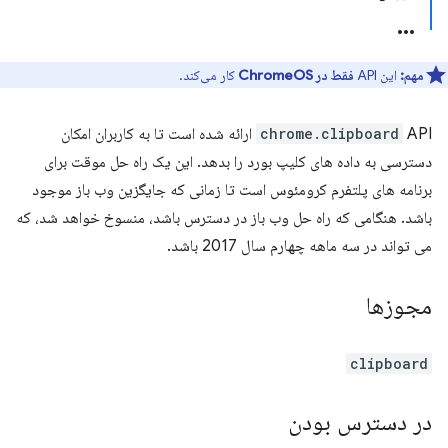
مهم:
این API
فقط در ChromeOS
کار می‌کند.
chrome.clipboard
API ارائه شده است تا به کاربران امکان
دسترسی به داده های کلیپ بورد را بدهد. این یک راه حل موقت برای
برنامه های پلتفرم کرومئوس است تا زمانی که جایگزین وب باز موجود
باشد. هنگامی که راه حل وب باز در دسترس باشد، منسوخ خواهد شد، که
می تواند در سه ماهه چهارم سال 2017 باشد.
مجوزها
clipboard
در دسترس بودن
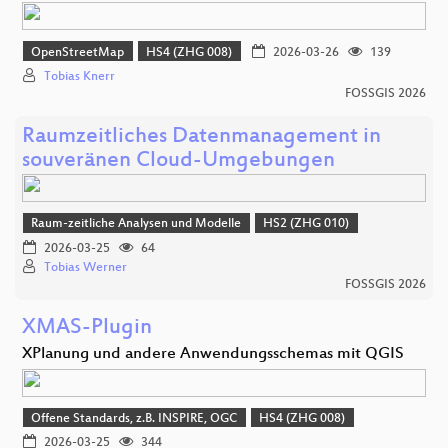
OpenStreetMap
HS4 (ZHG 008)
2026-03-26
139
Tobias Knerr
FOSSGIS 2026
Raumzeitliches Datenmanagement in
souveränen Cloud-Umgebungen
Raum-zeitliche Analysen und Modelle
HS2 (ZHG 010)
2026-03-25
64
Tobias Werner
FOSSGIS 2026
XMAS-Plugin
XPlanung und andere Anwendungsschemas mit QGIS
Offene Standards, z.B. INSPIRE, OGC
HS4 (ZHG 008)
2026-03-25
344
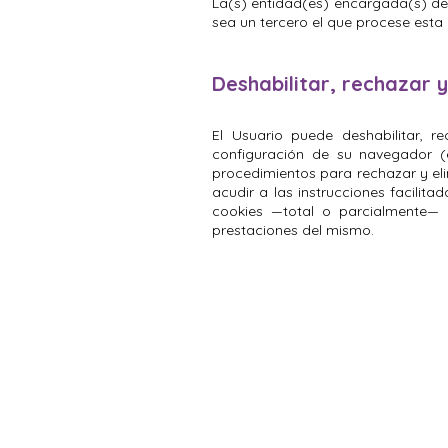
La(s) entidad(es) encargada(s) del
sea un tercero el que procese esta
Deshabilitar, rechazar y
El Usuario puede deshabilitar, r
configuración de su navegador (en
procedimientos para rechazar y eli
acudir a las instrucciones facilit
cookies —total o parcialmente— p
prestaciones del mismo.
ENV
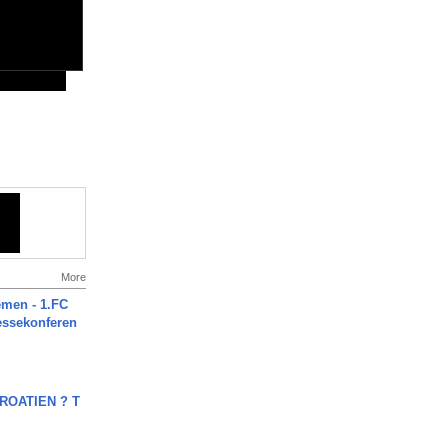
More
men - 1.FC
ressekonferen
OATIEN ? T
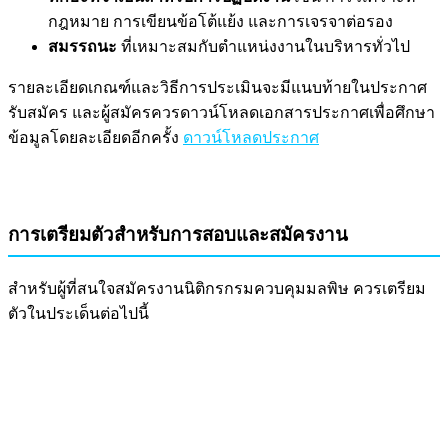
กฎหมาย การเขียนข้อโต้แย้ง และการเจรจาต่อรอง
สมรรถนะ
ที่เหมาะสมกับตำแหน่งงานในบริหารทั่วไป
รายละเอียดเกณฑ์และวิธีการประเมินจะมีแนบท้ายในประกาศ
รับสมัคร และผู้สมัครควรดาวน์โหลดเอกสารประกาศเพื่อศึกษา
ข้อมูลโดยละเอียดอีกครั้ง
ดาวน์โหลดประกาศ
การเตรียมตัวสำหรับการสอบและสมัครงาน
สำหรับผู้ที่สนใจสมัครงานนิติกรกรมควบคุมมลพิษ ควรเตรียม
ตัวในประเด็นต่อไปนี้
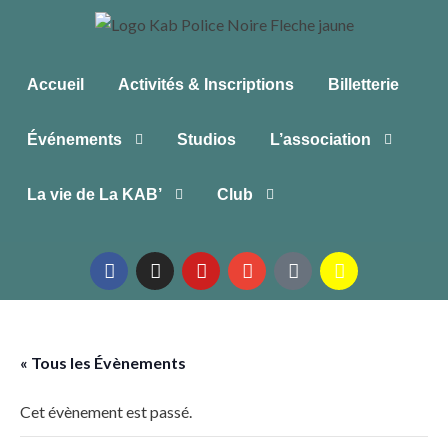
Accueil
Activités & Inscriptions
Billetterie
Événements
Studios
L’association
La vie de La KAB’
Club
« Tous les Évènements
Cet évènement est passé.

What you should do
Emit the lines of the material exactly, from its first line to the line containing "L’association", inclusive; leave every picture out.

Task answer
مهم:
این API
فقط در ChromeOS
کار می‌کند.
chrome.clipboard
API ارائه شده است تا به کاربران امکان
دسترسی به داده های کلیپ بورد را بدهد. این یک راه حل موقت برای
برنامه های پلتفرم کرومئوس است تا زمانی که جایگزین وب باز موجود
باشد. هنگامی که راه حل وب باز در دسترس باشد، منسوخ خواهد شد، که
می تواند در سه ماهه چهارم سال 2017 باشد.
مجوزها
clipboard
در دسترس بودن
OpenStreetMap
HS4 (ZHG 008)
2026-03-26
139
Tobias Knerr
FOSSGIS 2026
Raumzeitliches Datenmanagement in
souveränen Cloud-Umgebungen
Raum-zeitliche Analysen und Modelle
HS2 (ZHG 010)
2026-03-25
64
Tobias Werner
FOSSGIS 2026
XMAS-Plugin
XPlanung und andere Anwendungsschemas mit QGIS
Offene Standards, z.B. INSPIRE, OGC
HS4 (ZHG 008)
2026-03-25
344
La(s) entidad(es) encargada(s) del
sea un tercero el que procese esta
Deshabilitar, rechazar y
El Usuario puede deshabilitar, r
configuración de su navegador (en
procedimientos para rechazar y eli
acudir a las instrucciones facilit
cookies —total o parcialmente— p
prestaciones del mismo.
ENV
More
men - 1.FC
ressekonferen
OATIEN ? T
กฎหมาย การเขียนข้อโต้แย้ง และการเจรจาต่อรอง
สมรรถนะ
ที่เหมาะสมกับตำแหน่งงานในบริหารทั่วไป
รายละเอียดเกณฑ์และวิธีการประเมินจะมีแนบท้ายในประกาศ
รับสมัคร และผู้สมัครควรดาวน์โหลดเอกสารประกาศเพื่อศึกษา
ข้อมูลโดยละเอียดอีกครั้ง
ดาวน์โหลดประกาศ
การเตรียมตัวสำหรับการสอบและสมัครงาน
สำหรับผู้ที่สนใจสมัครงานนิติกรกรมควบคุมมลพิษ ควรเตรียม
ตัวในประเด็นต่อไปนี้
Accueil
Activités & Inscriptions
Billetterie
Événements
Studios
L’association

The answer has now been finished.